The structure and contents of URLs are important to users because they enhance clarity, context, and findability. Search engines also rely heavily on well configured URLs to understand content prioritization and hierarchy. WordPress, by default, does a great job of building nicely structured URLs for both posts and pages, but an automated system can only go so far. It’s up to the site manager to structure content and tailor post and page slugs to best suit navigability and readability in URLs.

Page Slugs

The WordPress page slug display.
In WordPress, the page slug can be seen and edited just below the title textbox.
Slugs are the part of the URL specifically associated with a page. For example, the slug for this page is “url”. Notice how each level builds on the one before it. The URL in the example below clearly indicates that /url/ is a child page of /posts-pages/, which is a child of /fundamentals/, which is a child of /web/. This hierarchy of content, more accurately called information architecture, is important because it “help users understand where they are, what they’ve found, what’s around, and what to expect.”

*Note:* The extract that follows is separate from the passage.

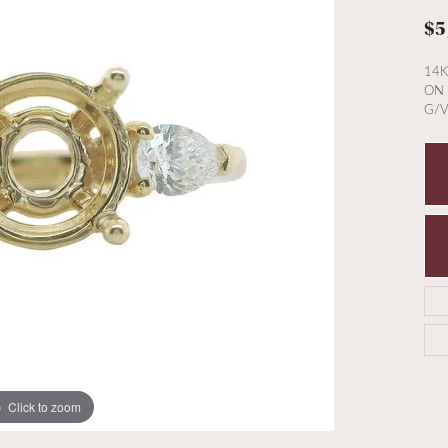
$5
14K
ON 
G/V
Click to zoom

Be Clear, Concise, Contextual

By default, WordPress uses the entire page title as a page slug. While this might be great for loading keywords into URLs, it’s not always the most user-friendly option. It is much more effective to provide a shortened page slug, and by extension a much shorter URL, than to allow giant runaway URLs to take over a website.

Use slugs that are relevant to the content of the page, describe what the user will find there in context of the rest of the URL, and contain appropriate keywords to aid in findability and search engine rankings. If you’re looking at the URL for this page, you know without visiting the page that the content is about the URLs of posts and pages within the context of web fundamentals. The goal of simplified slugs, as is the goal of many web standards, is to aid in the intuitive use of the content we provide.